### Page images and extracted text
►

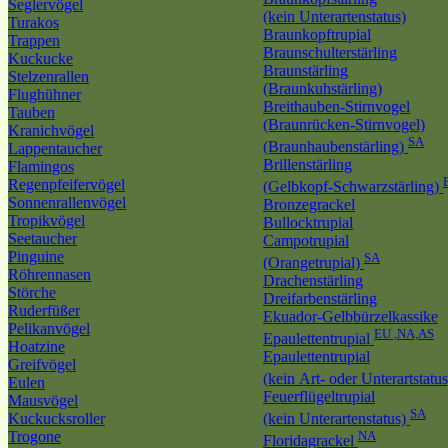
Seglervögel
(kein Unterartenstatus)
Turakos
Braunkopftrupial
Trappen
Braunschulterstärling
Kuckucke
Braunstärling
Stelzenrallen
(Braunkuhstärling)
Flughühner
Breithauben-Stirnvogel
Tauben
(Braunrücken-Stirnvogel)
Kranichvögel
SA
(Braunhaubenstärling)
Lappentaucher
Brillenstärling
Flamingos
Regenpfeifervögel
(Gelbkopf-Schwarzstärling)
Sonnenrallenvögel
Bronzegrackel
Tropikvögel
Bullocktrupial
Seetaucher
Campotrupial
Pinguine
SA
(Orangetrupial)
Röhrennasen
Drachenstärling
Störche
Dreifarbenstärling
Ruderfüßer
Ekuador-Gelbbürzelkassike
Pelikanvögel
EU ,NA,AS
Epaulettentrupial
Hoatzine
Epaulettentrupial
Greifvögel
(kein Art- oder Unterartstatu
Eulen
Feuerflügeltrupial
Mausvögel
SA
Kuckucksroller
(kein Unterartenstatus)
Trogone
NA
Floridagrackel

◄

### Problem
If a record holds a picture, leave the picture out and copy the rest exactly.

### Worked solution
Seglervögel
(kein Unterartenstatus)
Turakos
Braunkopftrupial
Trappen
Braunschulterstärling
Kuckucke
Braunstärling
Stelzenrallen
(Braunkuhstärling)
Flughühner
Breithauben-Stirnvogel
Tauben
(Braunrücken-Stirnvogel)
Kranichvögel
SA
(Braunhaubenstärling)
Lappentaucher
Brillenstärling
Flamingos
Regenpfeifervögel
(Gelbkopf-Schwarzstärling)
Sonnenrallenvögel
Bronzegrackel
Tropikvögel
Bullocktrupial
Seetaucher
Campotrupial
Pinguine
SA
(Orangetrupial)
Röhrennasen
Drachenstärling
Störche
Dreifarbenstärling
Ruderfüßer
Ekuador-Gelbbürzelkassike
Pelikanvögel
EU ,NA,AS
Epaulettentrupial
Hoatzine
Epaulettentrupial
Greifvögel
(kein Art- oder Unterartstatu
Eulen
Feuerflügeltrupial
Mausvögel
SA
Kuckucksroller
(kein Unterartenstatus)
Trogone
NA
Floridagrackel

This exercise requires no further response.